Remix.run Logo
Remix clone Hacker News
new | show | ask | jobsGithub
tialaramex 2 days ago

You really shouldn't need CN (but it's convenient for humans) however there are a bunch of other interesting things in the X.509 certificate, lets look at the one for this site:

Issuer: We need to know who issued this cert, then we can check whether we trust them and whether the signature on the certificate is indeed from them, and potentially repeat this process - this cert was issued by Let's Encrypt's E5 intermediate

Validity: We need to know when this cert was or will be valid, a perfectly good certificate for 2019 ain't much good now, this one is valid from early May until early August

Now we get a public key, in this case a nice modern elliptic curve P-256 key

We need to know how the signature works, in this case it's ECDSA with SHA-384

And we need a serial number for the certificate, this unique number helps sidestep some nasty problems and also gives us an easy shorthand if reporting problems, 05:6B:9D:B0:A1:AE:BB:6D:CA:0B:1A:F0:61:FF:B5:68:4F:5A will never be any other cert only this one.

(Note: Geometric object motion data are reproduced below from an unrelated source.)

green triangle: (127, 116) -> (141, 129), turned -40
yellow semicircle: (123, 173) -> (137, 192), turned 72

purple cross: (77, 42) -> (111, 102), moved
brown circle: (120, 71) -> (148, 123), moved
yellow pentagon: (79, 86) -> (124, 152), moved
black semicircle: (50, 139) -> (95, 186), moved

We get a mandatory notice that this particular certificate is NOT a CA certificate, it's just for a web server, and we get the "Extended key use" which says it's for either servers or for clients (Let's Encrypt intends to cease offering "for client" certificates in the next year or so, today they're the default)

Then we get a URL for the CRL where you can find out if this certificate (or others like it) were revoked since issuance, info with a URL for OCSP (also going away soon) and a URL where you can get your own copy of the issuer's certificate if you somehow do not have that.

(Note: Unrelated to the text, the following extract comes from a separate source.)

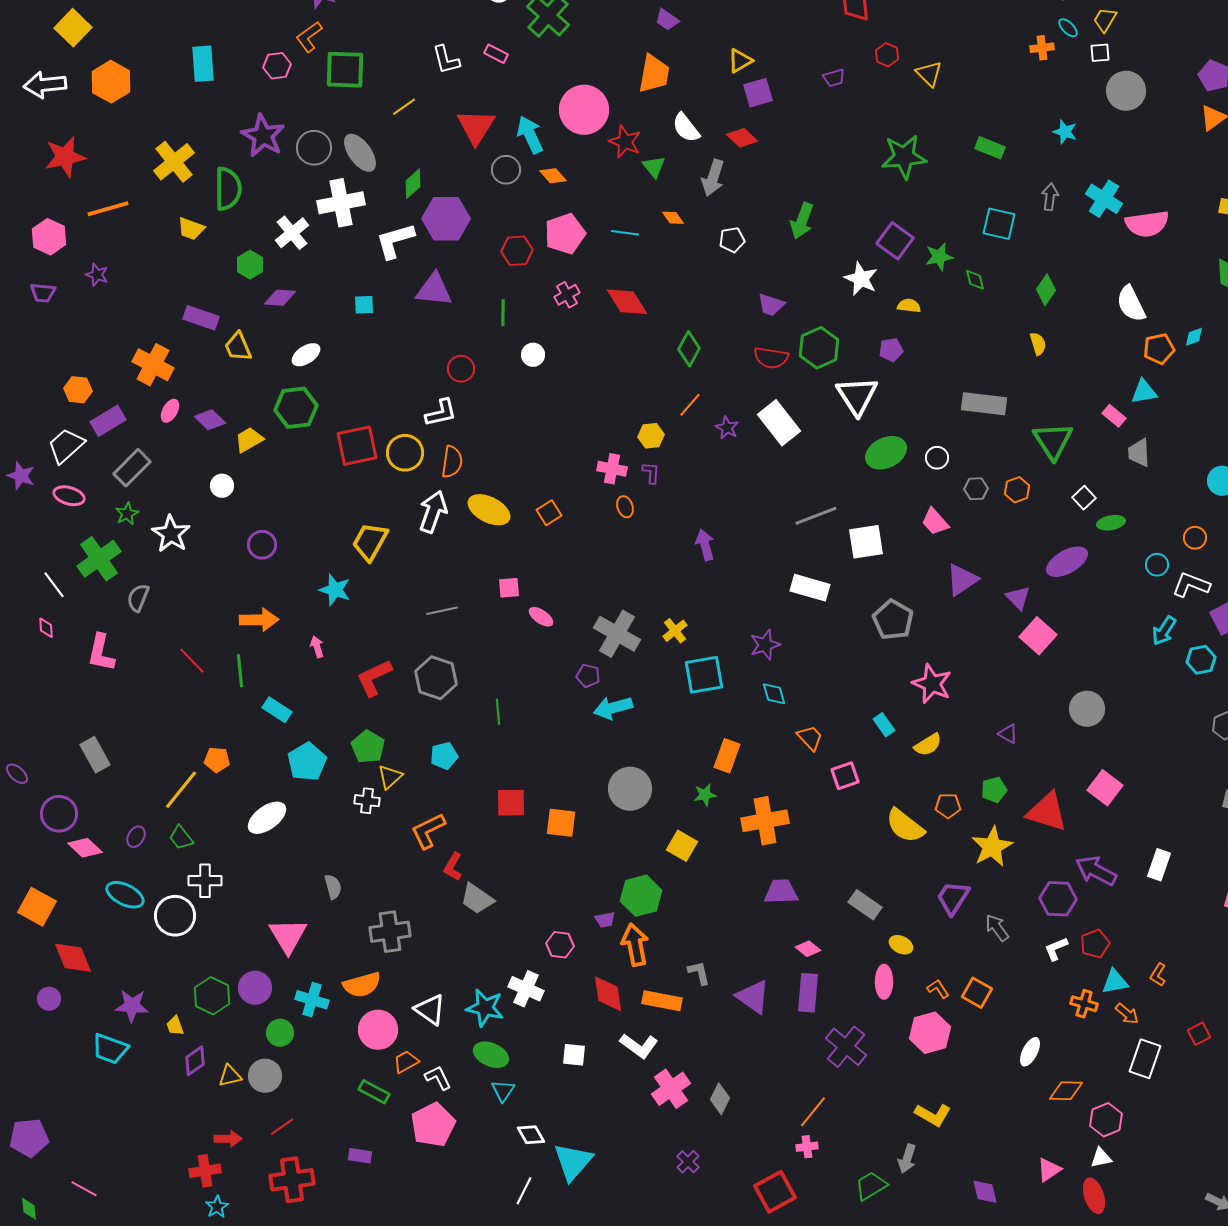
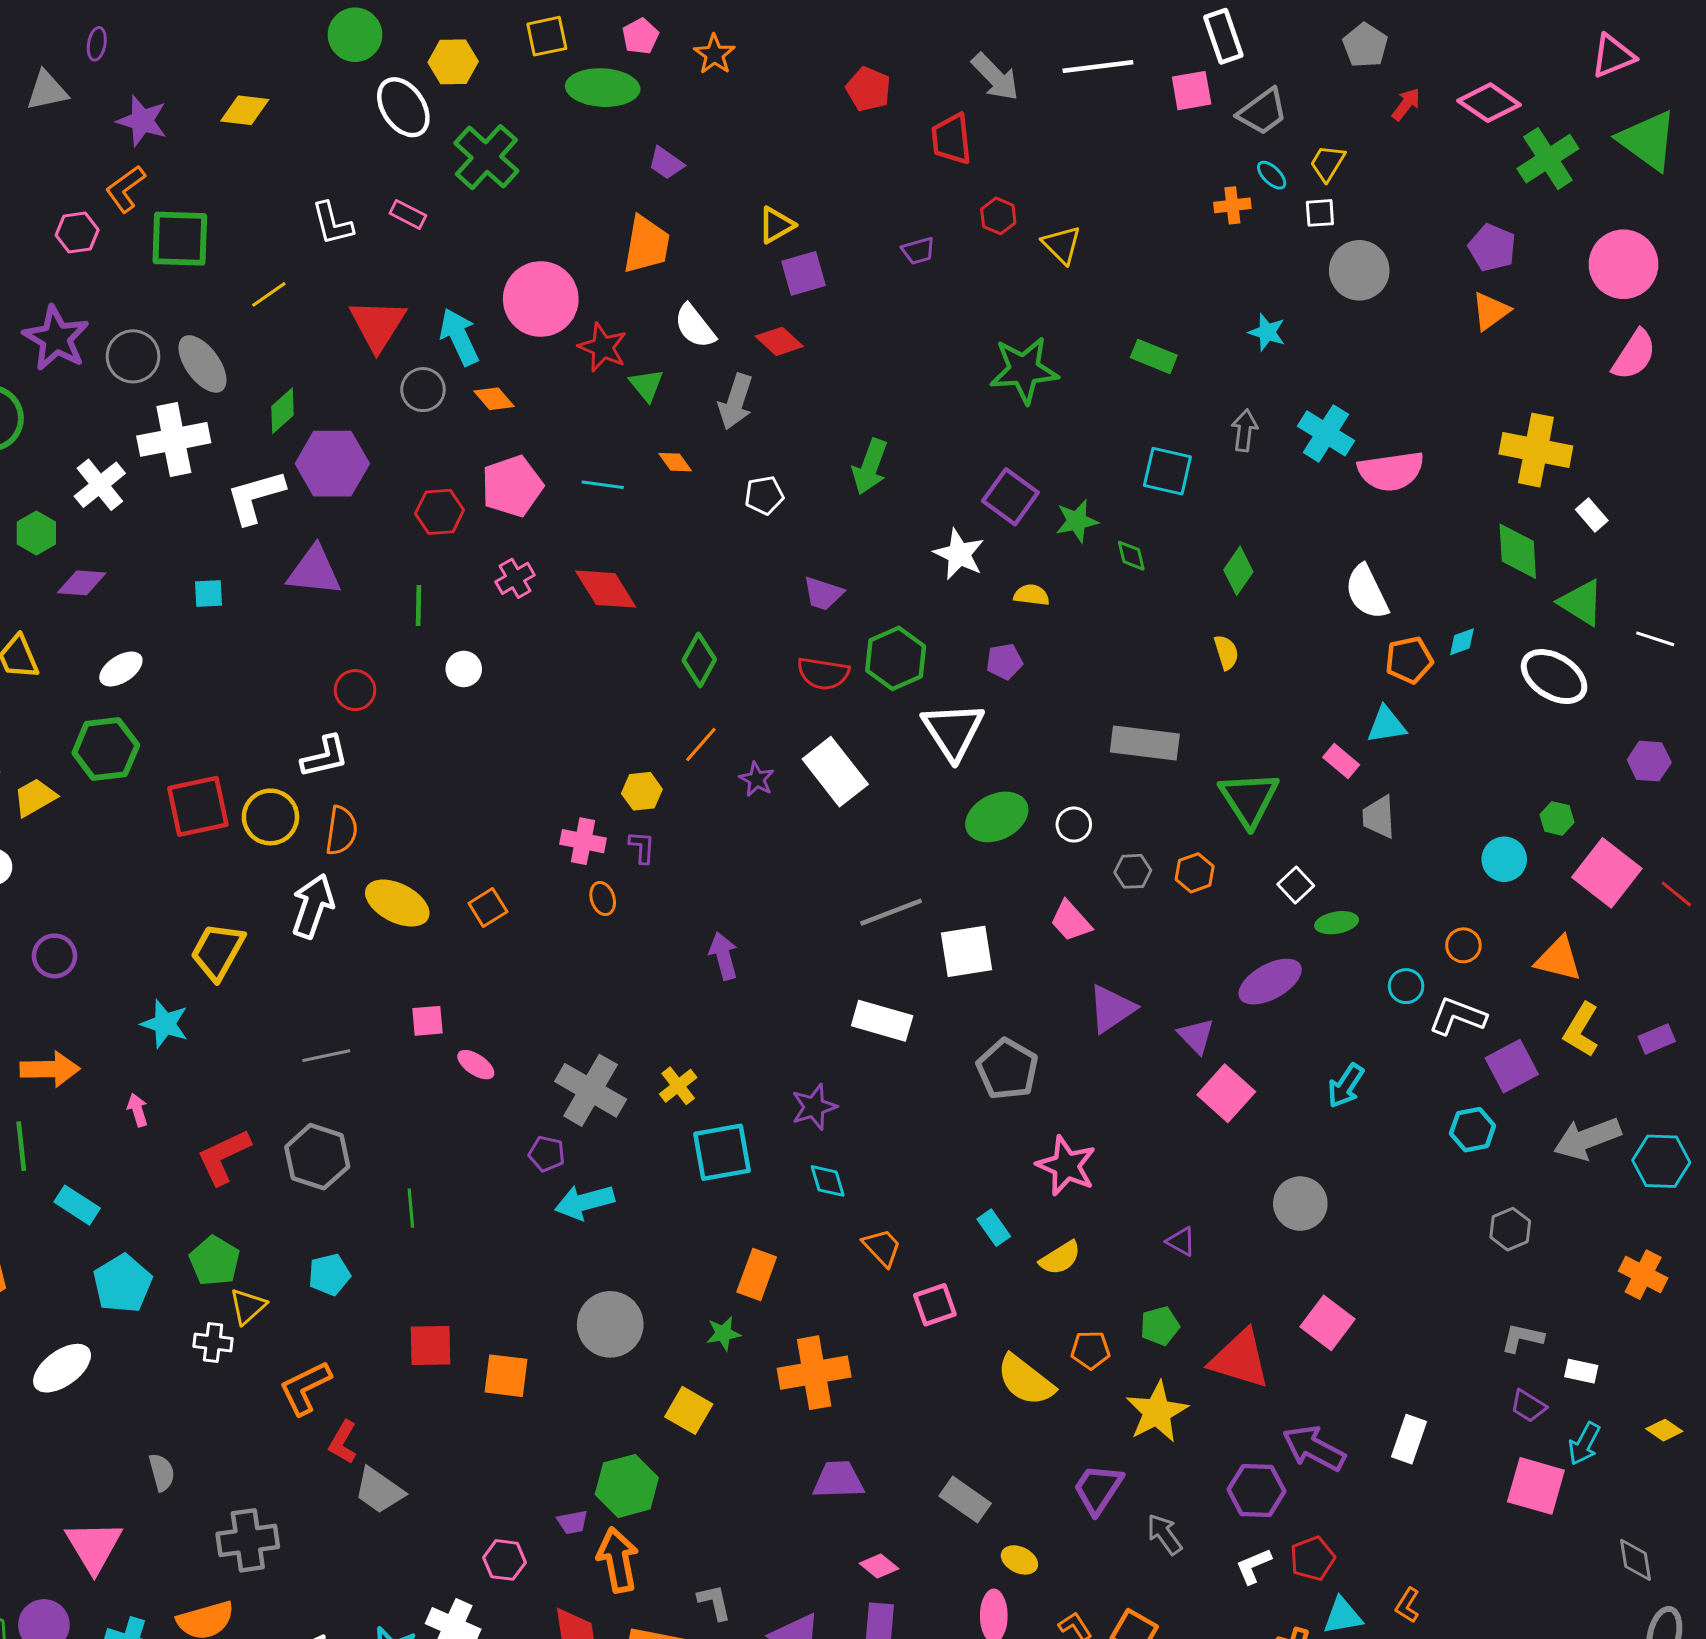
cyan arrow: (1164, 631) -> (1346, 1086), moved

We get a policy OID, this is effectively a complicated way to say "If you check Let's Encrypt's formal policy documents, this certificate was specifically issued under the policy identified with this OID", these do change but not often.

Finally we get two embedded SCTs, these are proof that two named Certificate Transparency Log services have seen this certificate, or rather, the raw data in the certificate, although they might also have the actual certificate.

So, quite a lot more than you listed.

[A correct decoder also needs to actually verify the signature, I did not list that part, obviously ignoring the signature would be a bad idea for a live system as then anybody can lie about anything]

bostik 2 days ago | parent [-]

> You really shouldn't need CN (but it's convenient for humans)

Is this finally the case now? About 5 years back IIS would fail to load a certificate without a CN, despite the field being deprecated since 2000.

And who would run IIS? A bunch of janky/dodgy/shady marketing affiliates, at least. Quite common in the gambling industry.

tialaramex a day ago | parent [-]

I am definitely not telling you that it will work in all software, yeah. Only that it should work and well, that's not useful engineering advice.